The latest version of biblatex, v1.1, appeared on CTAN yesterday. This is a feature release, not just bug fixes, and so there are lots of new things there. At the same time, Biber has been updated to v0.7. If you use TeX Live 2010, you’ll be able to get the new biblatex using tlmgr in a day or so, and can get the Biber update via TLcontrib already.

Many of the new features rely on Biber, and will not work with BibTeX. As Biber has lots of advantages anyway, including UTF-8 support and active development, this is no real hindrance.

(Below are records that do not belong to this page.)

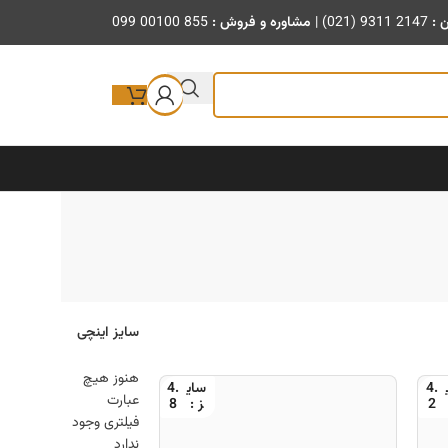
ن :
(021) 9311 2147
|
مشاوره و فروش :
099 00100 855
سایز اینچی
هنوز هیچ
4.
4.
عبارت
8
2
فیلتری وجود
ندارد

I want to focus here on one new feature, as it’s one I requested. In chemistry and physics we tend numerical reference styles and to have lots of references. Often, several of these will be related, and so can be ‘compacted’ into a single number. With traditional BibTeX styles, this can be done using the mciteplus package and a suitable .bst file. biblatex has supported this using ‘reference sets’ for some time, but up to now this has required modification of the database entries. In v1.1, you can define a reference set in the preamble:

\defbibentryset{set1}{key1,key2,key3}

and then cite the set in the document. There is also support for mciteplus-like syntax, but I think it’s probably best to use the native biblatex approach here.

Compressing multiple citations in a dynamic way was really the only problem I had with using biblatex for all of my citations. Now that this is sorted, I’ll be sticking to biblatex all of the time, and I’d urge other physical scientists to do the same: biblatex is a much more flexible approach than the traditional BibTeX citation system.